# [WHAT THE TASK REQUIRES]
Transcribe exactly the lines from the one holding "Show me 'left lung upper lobe'." to the end of the data below, including both of those lines and no others.

--------

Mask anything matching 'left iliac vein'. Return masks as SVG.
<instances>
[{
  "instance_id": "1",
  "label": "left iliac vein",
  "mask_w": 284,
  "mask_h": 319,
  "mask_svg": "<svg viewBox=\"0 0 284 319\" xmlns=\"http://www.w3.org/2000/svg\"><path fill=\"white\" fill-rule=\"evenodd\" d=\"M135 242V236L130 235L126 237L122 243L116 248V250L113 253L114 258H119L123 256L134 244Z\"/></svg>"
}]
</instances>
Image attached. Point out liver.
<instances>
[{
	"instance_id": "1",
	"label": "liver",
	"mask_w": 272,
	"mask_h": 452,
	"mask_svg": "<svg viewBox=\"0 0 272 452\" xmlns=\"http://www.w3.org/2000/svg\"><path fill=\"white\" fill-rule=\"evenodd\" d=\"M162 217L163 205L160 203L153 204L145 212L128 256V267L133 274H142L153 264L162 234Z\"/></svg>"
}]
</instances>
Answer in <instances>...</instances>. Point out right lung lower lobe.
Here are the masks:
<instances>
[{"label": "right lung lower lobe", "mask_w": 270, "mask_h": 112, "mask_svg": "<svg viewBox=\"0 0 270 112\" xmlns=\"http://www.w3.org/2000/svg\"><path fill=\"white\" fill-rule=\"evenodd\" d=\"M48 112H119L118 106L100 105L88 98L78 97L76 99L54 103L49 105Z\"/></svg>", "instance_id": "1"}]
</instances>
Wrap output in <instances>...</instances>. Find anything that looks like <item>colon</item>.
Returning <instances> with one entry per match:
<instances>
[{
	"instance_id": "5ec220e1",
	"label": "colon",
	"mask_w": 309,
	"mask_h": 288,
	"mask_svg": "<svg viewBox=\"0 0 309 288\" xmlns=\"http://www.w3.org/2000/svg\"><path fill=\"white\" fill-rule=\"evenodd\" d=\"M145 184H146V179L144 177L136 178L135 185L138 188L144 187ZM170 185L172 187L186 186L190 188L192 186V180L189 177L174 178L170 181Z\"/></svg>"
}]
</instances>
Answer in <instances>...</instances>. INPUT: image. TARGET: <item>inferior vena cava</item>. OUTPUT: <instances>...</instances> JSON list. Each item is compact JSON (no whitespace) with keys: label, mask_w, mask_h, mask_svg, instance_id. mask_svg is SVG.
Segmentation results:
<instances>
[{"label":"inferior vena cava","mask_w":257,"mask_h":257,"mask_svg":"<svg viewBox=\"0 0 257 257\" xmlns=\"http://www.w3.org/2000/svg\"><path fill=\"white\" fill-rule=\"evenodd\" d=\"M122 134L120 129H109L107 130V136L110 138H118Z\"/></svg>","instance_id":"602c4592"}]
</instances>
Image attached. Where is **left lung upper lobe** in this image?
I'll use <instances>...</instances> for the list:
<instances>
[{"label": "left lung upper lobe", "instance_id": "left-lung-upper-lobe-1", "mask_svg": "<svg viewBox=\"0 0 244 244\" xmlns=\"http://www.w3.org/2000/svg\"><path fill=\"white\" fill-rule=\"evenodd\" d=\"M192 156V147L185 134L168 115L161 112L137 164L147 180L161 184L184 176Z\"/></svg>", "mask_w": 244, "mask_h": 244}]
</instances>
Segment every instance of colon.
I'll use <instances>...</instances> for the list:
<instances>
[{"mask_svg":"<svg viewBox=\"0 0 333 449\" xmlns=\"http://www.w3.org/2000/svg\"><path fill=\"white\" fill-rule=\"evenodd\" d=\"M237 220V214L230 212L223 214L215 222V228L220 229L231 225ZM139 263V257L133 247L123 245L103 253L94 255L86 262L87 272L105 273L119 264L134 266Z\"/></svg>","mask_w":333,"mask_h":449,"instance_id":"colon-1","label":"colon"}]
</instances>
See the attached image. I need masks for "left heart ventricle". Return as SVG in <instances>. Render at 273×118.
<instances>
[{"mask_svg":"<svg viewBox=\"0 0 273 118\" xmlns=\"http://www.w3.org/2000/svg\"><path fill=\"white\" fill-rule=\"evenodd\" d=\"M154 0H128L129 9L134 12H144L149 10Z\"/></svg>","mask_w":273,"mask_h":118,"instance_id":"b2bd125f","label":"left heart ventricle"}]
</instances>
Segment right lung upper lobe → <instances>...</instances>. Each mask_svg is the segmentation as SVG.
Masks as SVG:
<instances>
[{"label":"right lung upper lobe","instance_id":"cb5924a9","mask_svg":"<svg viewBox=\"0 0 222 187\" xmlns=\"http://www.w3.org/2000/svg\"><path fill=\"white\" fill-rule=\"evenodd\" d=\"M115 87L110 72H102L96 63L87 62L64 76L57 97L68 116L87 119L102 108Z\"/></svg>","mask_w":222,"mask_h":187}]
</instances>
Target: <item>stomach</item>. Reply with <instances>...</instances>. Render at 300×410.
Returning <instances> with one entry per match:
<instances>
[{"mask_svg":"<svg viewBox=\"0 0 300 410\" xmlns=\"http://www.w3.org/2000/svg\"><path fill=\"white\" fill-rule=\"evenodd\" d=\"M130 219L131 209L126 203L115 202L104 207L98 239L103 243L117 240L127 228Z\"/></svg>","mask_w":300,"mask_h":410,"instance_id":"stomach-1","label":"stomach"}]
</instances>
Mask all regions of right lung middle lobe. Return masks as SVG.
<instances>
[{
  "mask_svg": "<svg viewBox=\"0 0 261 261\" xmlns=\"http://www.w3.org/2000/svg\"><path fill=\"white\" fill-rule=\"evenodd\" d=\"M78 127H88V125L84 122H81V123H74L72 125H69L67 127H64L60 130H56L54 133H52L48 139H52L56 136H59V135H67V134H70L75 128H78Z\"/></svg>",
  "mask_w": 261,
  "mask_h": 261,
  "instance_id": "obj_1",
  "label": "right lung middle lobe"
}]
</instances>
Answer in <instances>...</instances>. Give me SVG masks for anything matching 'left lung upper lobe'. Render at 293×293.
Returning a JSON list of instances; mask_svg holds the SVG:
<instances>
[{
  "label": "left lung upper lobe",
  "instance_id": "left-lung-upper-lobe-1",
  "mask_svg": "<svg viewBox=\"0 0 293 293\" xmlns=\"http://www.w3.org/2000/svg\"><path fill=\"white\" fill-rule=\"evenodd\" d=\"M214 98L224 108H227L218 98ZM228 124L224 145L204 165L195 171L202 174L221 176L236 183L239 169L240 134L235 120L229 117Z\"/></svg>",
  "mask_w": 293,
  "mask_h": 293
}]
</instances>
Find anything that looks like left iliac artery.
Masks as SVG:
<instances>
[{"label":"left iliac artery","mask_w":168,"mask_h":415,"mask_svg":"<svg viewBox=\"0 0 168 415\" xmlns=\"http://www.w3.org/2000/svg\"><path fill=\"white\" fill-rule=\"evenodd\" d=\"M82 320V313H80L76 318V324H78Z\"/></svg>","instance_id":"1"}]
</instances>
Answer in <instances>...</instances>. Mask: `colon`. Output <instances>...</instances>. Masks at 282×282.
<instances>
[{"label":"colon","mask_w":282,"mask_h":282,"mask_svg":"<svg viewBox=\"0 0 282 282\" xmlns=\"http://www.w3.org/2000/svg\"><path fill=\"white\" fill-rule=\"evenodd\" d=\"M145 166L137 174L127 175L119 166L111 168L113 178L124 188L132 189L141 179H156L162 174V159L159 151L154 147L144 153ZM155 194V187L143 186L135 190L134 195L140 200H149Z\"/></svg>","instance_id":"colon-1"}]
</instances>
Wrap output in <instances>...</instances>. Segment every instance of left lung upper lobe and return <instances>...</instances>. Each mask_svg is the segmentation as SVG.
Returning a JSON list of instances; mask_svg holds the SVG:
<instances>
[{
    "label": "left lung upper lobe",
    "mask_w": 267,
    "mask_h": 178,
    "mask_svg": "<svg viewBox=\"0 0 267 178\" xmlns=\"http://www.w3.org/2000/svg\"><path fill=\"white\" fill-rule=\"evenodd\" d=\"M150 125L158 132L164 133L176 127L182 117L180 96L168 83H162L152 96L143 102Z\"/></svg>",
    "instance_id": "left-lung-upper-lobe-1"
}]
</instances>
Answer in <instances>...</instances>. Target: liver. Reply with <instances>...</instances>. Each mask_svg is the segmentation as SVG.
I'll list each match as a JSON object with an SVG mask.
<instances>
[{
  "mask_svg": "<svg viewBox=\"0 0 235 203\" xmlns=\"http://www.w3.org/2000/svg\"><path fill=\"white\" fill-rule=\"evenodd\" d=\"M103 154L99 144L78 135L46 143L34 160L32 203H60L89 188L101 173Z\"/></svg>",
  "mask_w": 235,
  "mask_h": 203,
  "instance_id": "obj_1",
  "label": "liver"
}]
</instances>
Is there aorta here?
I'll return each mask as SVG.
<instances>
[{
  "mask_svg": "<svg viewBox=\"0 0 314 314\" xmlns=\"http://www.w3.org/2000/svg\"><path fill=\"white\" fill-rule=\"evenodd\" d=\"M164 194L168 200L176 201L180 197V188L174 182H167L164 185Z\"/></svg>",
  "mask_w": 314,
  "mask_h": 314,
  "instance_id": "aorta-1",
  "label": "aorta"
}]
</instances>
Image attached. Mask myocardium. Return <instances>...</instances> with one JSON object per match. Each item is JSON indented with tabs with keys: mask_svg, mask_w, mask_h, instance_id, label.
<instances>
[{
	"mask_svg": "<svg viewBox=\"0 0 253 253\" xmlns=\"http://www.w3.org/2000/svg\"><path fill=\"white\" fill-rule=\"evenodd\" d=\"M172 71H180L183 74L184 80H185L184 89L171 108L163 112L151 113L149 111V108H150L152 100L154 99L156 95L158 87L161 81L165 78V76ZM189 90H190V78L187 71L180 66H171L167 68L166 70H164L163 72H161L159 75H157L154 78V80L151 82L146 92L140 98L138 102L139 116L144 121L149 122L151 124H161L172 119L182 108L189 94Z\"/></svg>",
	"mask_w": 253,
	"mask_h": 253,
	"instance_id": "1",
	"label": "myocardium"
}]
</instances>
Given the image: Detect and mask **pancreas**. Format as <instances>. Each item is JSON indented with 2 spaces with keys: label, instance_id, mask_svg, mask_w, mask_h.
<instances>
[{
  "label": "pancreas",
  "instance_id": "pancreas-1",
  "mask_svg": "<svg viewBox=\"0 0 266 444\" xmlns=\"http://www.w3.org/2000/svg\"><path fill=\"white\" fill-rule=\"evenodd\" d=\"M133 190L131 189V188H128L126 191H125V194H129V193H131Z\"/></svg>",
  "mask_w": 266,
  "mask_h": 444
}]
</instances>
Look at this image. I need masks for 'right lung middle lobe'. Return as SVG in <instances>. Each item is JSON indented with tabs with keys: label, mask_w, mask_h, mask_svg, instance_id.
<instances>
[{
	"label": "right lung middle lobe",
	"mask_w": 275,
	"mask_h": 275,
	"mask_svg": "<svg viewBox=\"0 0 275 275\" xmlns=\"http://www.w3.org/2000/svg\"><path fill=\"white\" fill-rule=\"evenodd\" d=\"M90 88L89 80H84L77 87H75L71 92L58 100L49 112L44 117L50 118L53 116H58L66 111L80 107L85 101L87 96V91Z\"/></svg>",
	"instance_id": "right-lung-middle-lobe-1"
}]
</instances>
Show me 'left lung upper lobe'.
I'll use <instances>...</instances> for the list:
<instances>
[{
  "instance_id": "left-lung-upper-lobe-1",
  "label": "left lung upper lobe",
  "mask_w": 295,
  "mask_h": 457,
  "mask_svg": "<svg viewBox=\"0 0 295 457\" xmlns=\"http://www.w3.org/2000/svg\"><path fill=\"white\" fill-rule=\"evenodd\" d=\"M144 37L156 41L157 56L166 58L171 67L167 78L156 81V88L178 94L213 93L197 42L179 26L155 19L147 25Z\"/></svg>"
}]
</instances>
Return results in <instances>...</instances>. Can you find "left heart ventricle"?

--------

# [EXERCISE RESPONSE]
Show me 'left lung upper lobe'.
I'll use <instances>...</instances> for the list:
<instances>
[{
  "instance_id": "left-lung-upper-lobe-1",
  "label": "left lung upper lobe",
  "mask_w": 295,
  "mask_h": 457,
  "mask_svg": "<svg viewBox=\"0 0 295 457\" xmlns=\"http://www.w3.org/2000/svg\"><path fill=\"white\" fill-rule=\"evenodd\" d=\"M144 37L156 41L157 56L166 58L171 67L167 78L156 81V88L178 94L213 93L197 42L179 26L155 19L147 25Z\"/></svg>"
}]
</instances>
Return results in <instances>...</instances>. Can you find "left heart ventricle"?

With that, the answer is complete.